Конечно, он был прав. И логичен в своих выводах. Но он не знал об Осетре того, что знал сам Осетр. А потому рассуждения его оставались далекими от правильной логики.
Однако с точки зрения самого Приднепровского, эти рассуждения являлись абсолютно верными. И потому было совершенно понятно, что он не даст «добро» на предложение регента.
Можно, конечно, употребить обычную, сугубо административную власть. Но капитан «Победоносца» все равно будет недоволен таким приказом. К тому же не мешало бы проверить, осталась ли с Осетром туманная сила.
И он прибег к помощи «Магеллановых Облаков».
Сила с ним осталась. И логика тоже.
Поэтому через несколько минут контр-адмирал Приднепровский считал, что у регента есть рычаги воздействия на императора, что эти рычаги регент уже пробовал использовать, но ему помешали. Министр внутренних дел граф Кушелев-Безбородко. Поскольку же теперь граф лежит в могиле, а подчиненные его работают под началом графа Толстого, то и помешать Осетру уже никто не сможет.
Подобная же «обработка» была произведена и с Найденом. Ибо не подлежало сомнению, что бывший эвакуатор тоже начнет ставить регенту палки в колеса.
И необходимого «компромисса мнений» удалось достигнуть.
Встал, правда, вопрос: каким транспортом перебираться с борта «Победоносца» на борт пиратского эсминца. Может быть, десантным катером, как предложил контр-адмирал. Но Осетр решил «стрелой», как посчитал Найден.
Как говорится, коней на переправе не меняют.
К тому же своим друзьям надо доверять.
Передали на эсминец предупреждение о парламентерах. Получили согласие принять. После чего оставалось только забраться в кабину «стрелы» и отправиться в недальнее путешествие.
Эсминец по-прежнему висел внутри поставленного фрегатом кокона.
Будто находящаяся при смерти зверушка. Еще живая, поскольку сигнальные огни горят, но не предпринимающая попыток дернуться.
Осетр летел, согреваемый мыслью, что заботится о многих и многих жизнях, но на дальней полке его сознания угнездилась мыслишка: «Ты обвел меня вокруг пальца на Новом Санкт-Петербурге?… Теперь я с тобой посчитаюсь!»
Когда «стрела» подошла к эсминцу, раскрылся люк транспортного отсека.

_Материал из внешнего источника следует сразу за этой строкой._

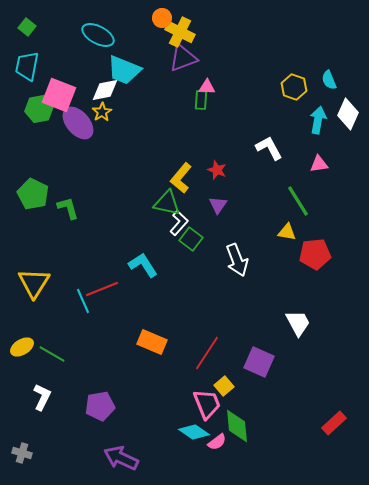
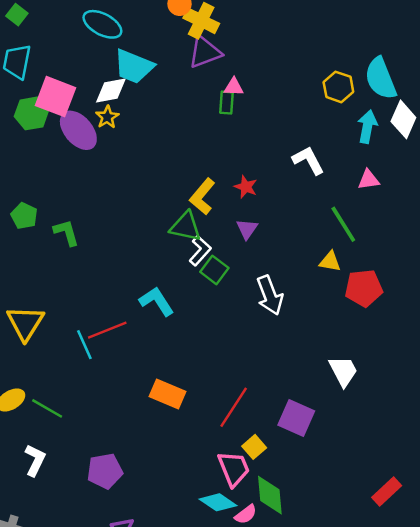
cyan semicircle: (329, 80) -> (381, 79), size x1.8
green pentagon: (33, 194) -> (24, 216), size x0.7

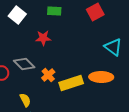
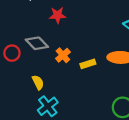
yellow rectangle: (71, 83) -> (88, 64), size x0.6

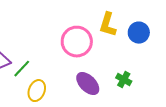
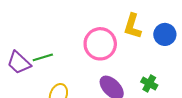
green line: (22, 69) -> (43, 57), moved, turned 30

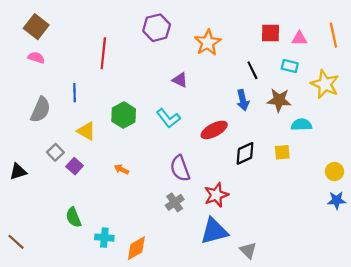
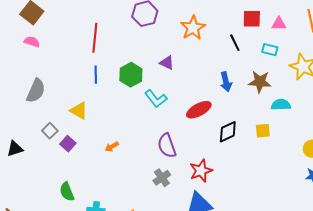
black line: (252, 70) -> (235, 43), moved
blue line: (75, 93) -> (96, 75), moved
green hexagon: (124, 115) -> (131, 75), moved
orange arrow: (121, 169) -> (112, 147), turned -56

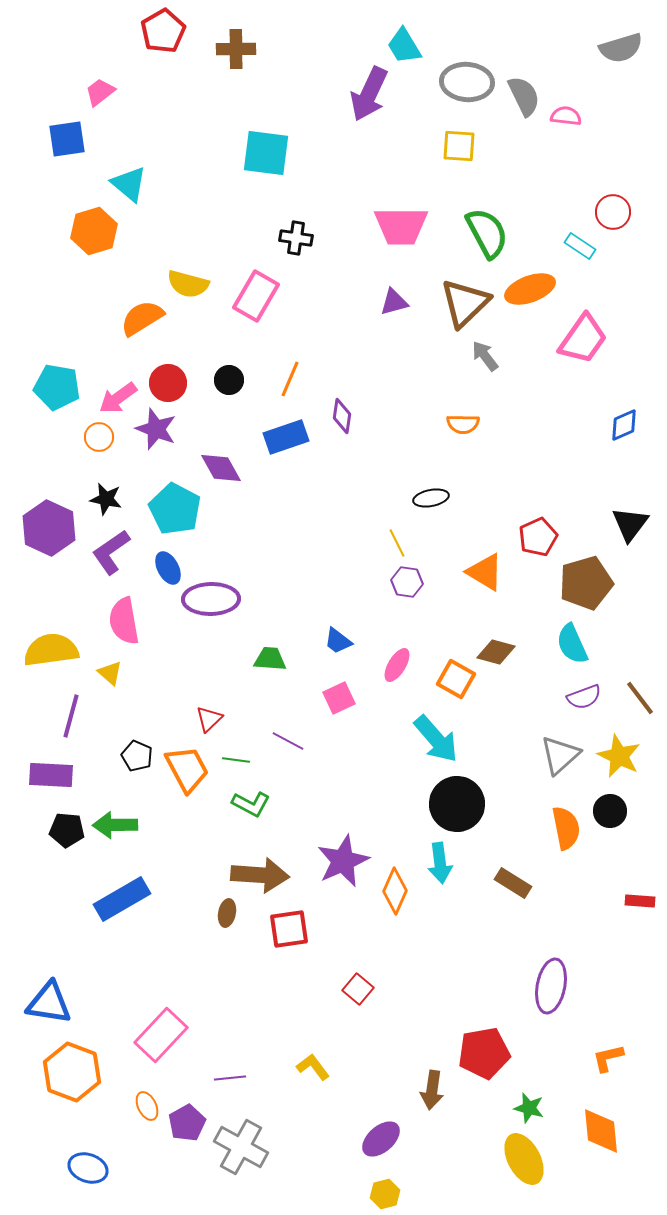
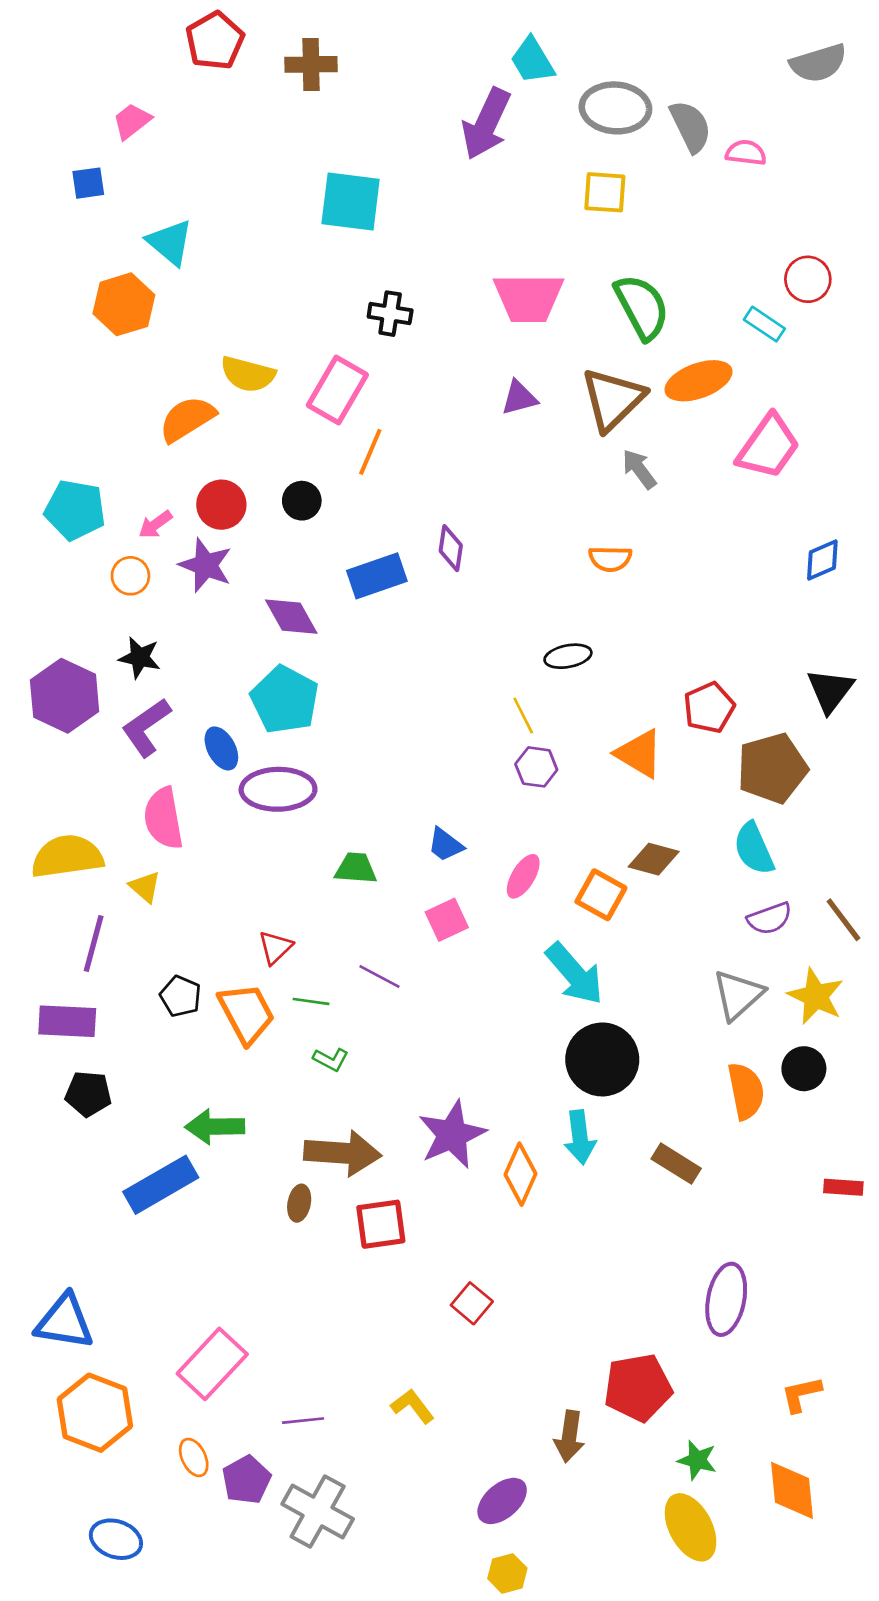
blue square: (67, 139) -> (88, 183), size x0.7
orange line: (290, 379) -> (370, 452), moved
pink arrow: (118, 398) -> (155, 524), size x0.7
cyan pentagon: (175, 509) -> (285, 700), moved
green L-shape: (251, 804) -> (331, 1059), size x0.7
green arrow: (115, 825) -> (215, 1127), moved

Найден аккуратно прошел через перепонку и посадил машину на палубу.
И тут же со всех сторон к «стреле» ринулись вооруженные люди.
Осетру вдруг стало не по себе. Но ведь «росомашье» чувство тревоги в космосе не работает…
– Выходим? – спросил Найден.
– Выходим, – вздохнул Осетр.
– Не узнаю «росомаху» Приданникова, – сказал Найден. – Где свойственная нам уверенность и хорошая наглость?